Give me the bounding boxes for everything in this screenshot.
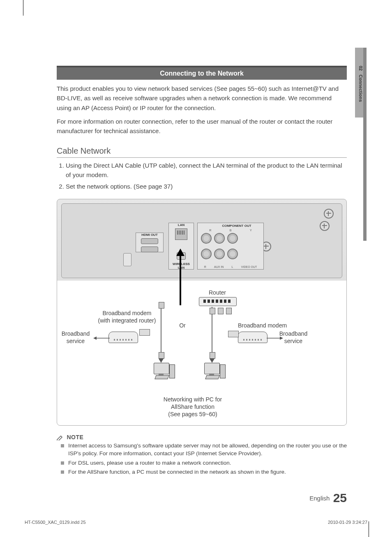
wireless-lan-label: WIRELESS LAN: [169, 262, 194, 270]
cable-line: [212, 307, 212, 359]
rj45-plug-icon: [159, 302, 164, 309]
modem-router-label: Broadband modem (with integrated router): [90, 309, 164, 324]
note-item: Internet access to Samsung's software up…: [68, 442, 347, 458]
note-item: For DSL users, please use a router to ma…: [68, 459, 347, 467]
connection-diagram: HDMI OUT LAN WIRELESS LAN COMPONENT OUT …: [57, 199, 347, 426]
optical-port: [123, 253, 131, 266]
router-label: Router: [201, 289, 234, 296]
chapter-name: Connections: [358, 74, 363, 102]
svg-marker-3: [280, 336, 283, 340]
router-icon: [199, 297, 237, 306]
hdmi-out-label: HDMI OUT: [136, 233, 163, 237]
connector-icon: [228, 331, 239, 337]
modem-icon: [238, 332, 267, 343]
footer-language: English: [309, 495, 330, 502]
rca-jack-icon: [214, 249, 225, 259]
side-tab-shadow: [363, 48, 367, 241]
aux-in-label: AUX IN: [214, 265, 224, 268]
note-block: NOTE Internet access to Samsung's softwa…: [57, 434, 347, 477]
jack-y-label: Y: [250, 229, 252, 232]
intro-text: This product enables you to view network…: [57, 84, 347, 136]
screw-icon: [324, 209, 334, 219]
intro-paragraph-2: For more information on router connectio…: [57, 117, 347, 136]
hdmi-slot-icon: [141, 238, 158, 244]
page-footer: English 25: [309, 491, 347, 505]
banner-title: Connecting to the Network: [160, 70, 244, 77]
modem-router-icon: [108, 332, 138, 343]
page-content: Connecting to the Network This product e…: [57, 66, 347, 478]
device-rear-panel: HDMI OUT LAN WIRELESS LAN COMPONENT OUT …: [61, 203, 342, 278]
step-2: Set the network options. (See page 37): [66, 182, 347, 191]
note-item: For the AllShare function, a PC must be …: [68, 468, 347, 476]
note-pencil-icon: [57, 435, 63, 440]
cable-line: [161, 305, 161, 359]
subheading-cable-network: Cable Network: [57, 146, 347, 158]
note-heading-text: NOTE: [67, 434, 83, 440]
intro-paragraph-1: This product enables you to view network…: [57, 84, 347, 113]
pc-icon: [154, 363, 173, 379]
arrow-down-icon: [159, 359, 164, 363]
rca-jack-icon: [201, 233, 212, 244]
jack-r-label: R: [209, 229, 211, 232]
rca-jack-icon: [227, 249, 238, 259]
connector-icon: [139, 329, 150, 336]
chapter-side-tab: 02 Connections: [355, 48, 363, 118]
svg-marker-1: [93, 336, 97, 340]
broadband-modem-label: Broadband modem: [238, 322, 295, 329]
pc-networking-label: Networking with PC for AllShare function…: [148, 396, 238, 418]
note-list: Internet access to Samsung's software up…: [57, 442, 347, 477]
lan-port-block: LAN WIRELESS LAN: [168, 223, 194, 270]
arrow-left-icon: [93, 336, 110, 341]
component-out-label: COMPONENT OUT: [214, 224, 259, 228]
steps-list: Using the Direct LAN Cable (UTP cable), …: [57, 161, 347, 191]
svg-marker-4: [159, 359, 164, 363]
section-banner: Connecting to the Network: [57, 66, 347, 80]
rca-jack-icon: [214, 233, 225, 244]
rca-jack-icon: [201, 249, 212, 259]
arrow-up-icon: [176, 249, 184, 256]
rj45-plug-icon: [159, 352, 164, 359]
print-file: HT-C5500_XAC_0129.indd 25: [25, 520, 86, 525]
jack-b-label: B: [230, 229, 232, 232]
rj45-plug-icon: [218, 308, 224, 314]
print-footer: HT-C5500_XAC_0129.indd 25 2010-01-29 3:2…: [25, 520, 367, 525]
chapter-number: 02: [358, 66, 363, 71]
hdmi-slot-icon: [141, 247, 158, 252]
jack-r2-label: R: [204, 265, 206, 268]
jack-l-label: L: [232, 265, 233, 268]
step-1: Using the Direct LAN Cable (UTP cable), …: [66, 161, 347, 180]
or-label: Or: [176, 322, 189, 329]
rj45-plug-icon: [210, 352, 215, 359]
broadband-service-left-label: Broadband service: [57, 330, 94, 345]
rca-jack-icon: [227, 233, 238, 244]
video-out-label: VIDEO OUT: [241, 265, 257, 268]
note-heading: NOTE: [57, 434, 347, 440]
cable-line: [180, 256, 181, 305]
rj45-plug-icon: [210, 308, 215, 314]
lan-label: LAN: [169, 223, 194, 227]
lan-jack-icon: [175, 228, 187, 240]
arrow-right-icon: [267, 336, 283, 341]
footer-page-number: 25: [333, 491, 347, 505]
svg-marker-5: [210, 359, 214, 363]
rj45-plug-icon: [226, 308, 232, 314]
print-datetime: 2010-01-29 3:24:27: [328, 520, 367, 525]
arrow-down-icon: [210, 359, 214, 363]
screw-icon: [320, 221, 330, 231]
component-out-block: COMPONENT OUT R B Y R: [197, 223, 264, 270]
hdmi-out-port: HDMI OUT: [136, 233, 164, 252]
pc-icon: [204, 363, 223, 379]
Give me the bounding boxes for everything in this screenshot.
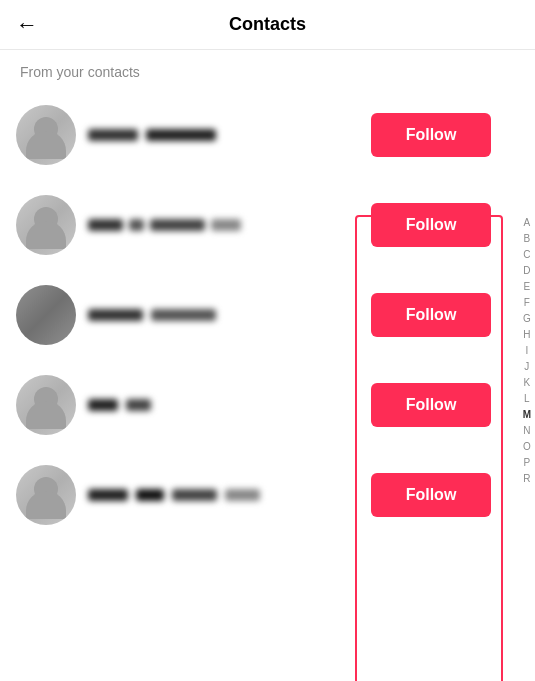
alpha-J[interactable]: J — [524, 359, 529, 374]
back-button[interactable]: ← — [16, 12, 38, 38]
alpha-N[interactable]: N — [523, 423, 530, 438]
follow-button[interactable]: Follow — [371, 473, 491, 517]
list-item: Follow — [0, 270, 507, 360]
alpha-I[interactable]: I — [525, 343, 528, 358]
alpha-B[interactable]: B — [523, 231, 530, 246]
user-info — [76, 219, 371, 231]
alpha-C[interactable]: C — [523, 247, 530, 262]
user-info — [76, 129, 371, 141]
user-info — [76, 309, 371, 321]
alpha-R[interactable]: R — [523, 471, 530, 486]
list-item: Follow — [0, 90, 507, 180]
avatar — [16, 375, 76, 435]
list-item: Follow — [0, 360, 507, 450]
follow-button[interactable]: Follow — [371, 293, 491, 337]
user-info — [76, 489, 371, 501]
follow-button[interactable]: Follow — [371, 113, 491, 157]
alphabet-index: A B C D E F G H I J K L M N O P R — [523, 215, 531, 486]
alpha-E[interactable]: E — [523, 279, 530, 294]
alpha-O[interactable]: O — [523, 439, 531, 454]
list-item: Follow — [0, 180, 507, 270]
avatar — [16, 465, 76, 525]
alpha-M[interactable]: M — [523, 407, 531, 422]
follow-button[interactable]: Follow — [371, 203, 491, 247]
avatar — [16, 195, 76, 255]
list-item: Follow — [0, 450, 507, 540]
alpha-F[interactable]: F — [524, 295, 530, 310]
header: ← Contacts — [0, 0, 535, 50]
alpha-K[interactable]: K — [523, 375, 530, 390]
alpha-L[interactable]: L — [524, 391, 530, 406]
avatar — [16, 105, 76, 165]
alpha-D[interactable]: D — [523, 263, 530, 278]
alpha-P[interactable]: P — [523, 455, 530, 470]
alpha-G[interactable]: G — [523, 311, 531, 326]
user-info — [76, 399, 371, 411]
alpha-A[interactable]: A — [523, 215, 530, 230]
alpha-H[interactable]: H — [523, 327, 530, 342]
section-label: From your contacts — [0, 50, 535, 90]
contact-list: Follow Follow Follow — [0, 90, 535, 540]
avatar — [16, 285, 76, 345]
page-title: Contacts — [229, 14, 306, 35]
follow-button[interactable]: Follow — [371, 383, 491, 427]
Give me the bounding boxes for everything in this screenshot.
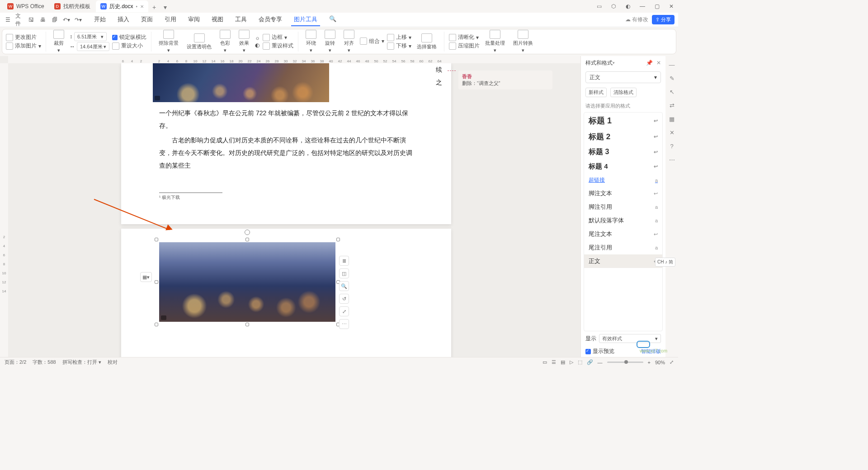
- save-icon[interactable]: 🖫: [27, 16, 35, 24]
- crop-floating-icon[interactable]: ◫: [339, 268, 349, 278]
- change-picture-button[interactable]: 更改图片: [6, 33, 41, 41]
- clear-format-button[interactable]: 清除格式: [610, 88, 637, 97]
- add-picture-button[interactable]: 添加图片 ▾: [6, 42, 41, 50]
- batch-button[interactable]: 批量处理▾: [482, 29, 508, 54]
- border-button[interactable]: 边框 ▾: [263, 33, 293, 41]
- tab-menu-button[interactable]: ▾: [160, 2, 170, 12]
- resize-handle[interactable]: [155, 280, 158, 284]
- proofing-status[interactable]: 校对: [108, 359, 118, 366]
- revision-comment[interactable]: 香香 删除：“调查之父”: [458, 70, 552, 89]
- page-1[interactable]: 续 之 一个州纪事《春秋志》早在公元前 722 年就被编纂，尽管仅公元前 2 世…: [121, 63, 451, 224]
- close-panel-icon[interactable]: ✕: [656, 60, 661, 66]
- search-icon[interactable]: 🔍: [326, 14, 339, 26]
- layout-options-button[interactable]: ▦▾: [140, 272, 152, 282]
- menu-icon[interactable]: ☰: [4, 16, 12, 24]
- style-item[interactable]: 尾注文本↩: [584, 227, 662, 241]
- width-input[interactable]: 14.64厘米▾: [77, 42, 109, 51]
- print-view-icon[interactable]: ☰: [552, 359, 556, 365]
- zoom-in-button[interactable]: +: [648, 360, 651, 365]
- selection-pane-button[interactable]: 选择窗格: [414, 33, 439, 51]
- pin-icon[interactable]: 📌: [646, 60, 653, 66]
- tab-view[interactable]: 视图: [209, 14, 226, 26]
- page-indicator[interactable]: 页面：2/2: [5, 359, 26, 366]
- file-menu[interactable]: 文件: [15, 16, 24, 24]
- sharpen-button[interactable]: 清晰化 ▾: [449, 33, 480, 41]
- new-style-button[interactable]: 新样式: [585, 88, 607, 97]
- inline-image-1[interactable]: [153, 63, 329, 102]
- reading-view-icon[interactable]: ▭: [542, 359, 547, 365]
- close-button[interactable]: ✕: [667, 2, 675, 10]
- outline-view-icon[interactable]: ▤: [561, 359, 565, 365]
- tab-templates[interactable]: D找稻壳模板: [50, 0, 95, 12]
- redo-icon[interactable]: ↷▾: [74, 16, 82, 24]
- cursor-icon[interactable]: ↖: [668, 88, 676, 96]
- fit-floating-icon[interactable]: ⤢: [339, 306, 349, 316]
- print-preview-icon[interactable]: 🗐: [51, 16, 59, 24]
- layout-icon[interactable]: ▭: [595, 2, 603, 10]
- color-button[interactable]: 色彩▾: [217, 29, 233, 54]
- tab-doc-history[interactable]: W历史.docx•✕: [96, 0, 148, 12]
- style-item[interactable]: 标题 1↩: [584, 113, 662, 129]
- style-item[interactable]: 标题 2↩: [584, 129, 662, 145]
- style-item[interactable]: 尾注引用a: [584, 241, 662, 254]
- link-view-icon[interactable]: 🔗: [587, 359, 593, 365]
- more-icon[interactable]: ⋯: [668, 155, 676, 164]
- zoom-floating-icon[interactable]: 🔍: [339, 281, 349, 291]
- close-tab-icon[interactable]: ✕: [140, 4, 144, 9]
- zoom-value[interactable]: 90%: [655, 360, 665, 365]
- set-transparent-button[interactable]: 设置透明色: [184, 33, 214, 51]
- share-button[interactable]: ⇪ 分享: [652, 15, 675, 24]
- word-count[interactable]: 字数：588: [33, 359, 56, 366]
- resize-handle[interactable]: [155, 238, 158, 241]
- wrap-text-icon[interactable]: ≣: [339, 256, 349, 266]
- web-view-icon[interactable]: ▷: [570, 359, 573, 365]
- gallery-icon[interactable]: ▦: [668, 115, 676, 123]
- rotate-handle-icon[interactable]: [245, 230, 250, 235]
- adjust-icon[interactable]: ⇄: [668, 101, 676, 109]
- style-item[interactable]: 脚注引用a: [584, 200, 662, 214]
- minimize-button[interactable]: —: [638, 2, 646, 10]
- style-item[interactable]: 正文↩: [584, 254, 662, 268]
- ime-indicator[interactable]: CH ♪ 简: [655, 258, 675, 267]
- tools-icon[interactable]: ✕: [668, 128, 676, 136]
- align-button[interactable]: 对齐▾: [341, 29, 357, 54]
- style-item[interactable]: 标题 3↩: [584, 145, 662, 160]
- collapse-icon[interactable]: —: [668, 61, 676, 69]
- lock-aspect-checkbox[interactable]: 锁定纵横比: [112, 33, 146, 41]
- style-item[interactable]: 超链接a: [584, 174, 662, 187]
- reset-style-button[interactable]: 重设样式: [263, 42, 293, 50]
- compress-pic-button[interactable]: 压缩图片: [449, 42, 480, 50]
- tab-wps-office[interactable]: WWPS Office: [3, 0, 49, 12]
- show-filter-select[interactable]: 有效样式▾: [599, 334, 661, 343]
- tab-member[interactable]: 会员专享: [256, 14, 285, 26]
- tab-reference[interactable]: 引用: [162, 14, 179, 26]
- cloud-status[interactable]: ☁ 有修改: [625, 16, 648, 24]
- fullscreen-icon[interactable]: ⤢: [670, 359, 674, 365]
- zoom-slider[interactable]: [607, 362, 643, 363]
- current-style-select[interactable]: 正文▾: [585, 71, 661, 83]
- tab-page[interactable]: 页面: [138, 14, 156, 26]
- resize-handle[interactable]: [245, 323, 249, 326]
- rotate-button[interactable]: 旋转▾: [322, 29, 338, 54]
- convert-button[interactable]: 图片转换▾: [510, 29, 536, 54]
- tab-picture-tools[interactable]: 图片工具: [291, 14, 320, 26]
- page-2[interactable]: ▦▾ ≣ ◫ 🔍 ↺ ⤢ ⋯: [121, 229, 451, 357]
- reset-floating-icon[interactable]: ↺: [339, 294, 349, 304]
- wrap-button[interactable]: 环绕▾: [303, 29, 319, 54]
- effect-button[interactable]: 效果▾: [236, 29, 252, 54]
- spellcheck-status[interactable]: 拼写检查：打开 ▾: [62, 359, 101, 366]
- height-input[interactable]: 6.51厘米▾: [74, 32, 107, 41]
- style-item[interactable]: 默认段落字体a: [584, 214, 662, 227]
- maximize-button[interactable]: ▢: [653, 2, 661, 10]
- remove-bg-button[interactable]: 抠除背景▾: [156, 29, 181, 54]
- brightness-button[interactable]: ☼: [255, 35, 260, 41]
- send-backward-button[interactable]: 下移 ▾: [387, 42, 411, 50]
- avatar-icon[interactable]: ◐: [624, 2, 632, 10]
- tab-start[interactable]: 开始: [91, 14, 108, 26]
- cube-icon[interactable]: ⬡: [609, 2, 618, 10]
- group-button[interactable]: 组合 ▾: [360, 38, 384, 45]
- zoom-out-button[interactable]: —: [598, 360, 603, 365]
- contrast-button[interactable]: ◐: [255, 42, 260, 48]
- focus-view-icon[interactable]: ⬚: [578, 359, 582, 365]
- resize-handle[interactable]: [336, 238, 340, 241]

- EXERCISE PROMPT: Would you please copy every line from the listing above that contains the word "chapter"?

- TASK RESPONSE:
chapter-name: Connections: [358, 74, 363, 102]
chapter-side-tab: 02 Connections: [355, 48, 363, 118]
chapter-number: 02: [358, 66, 363, 71]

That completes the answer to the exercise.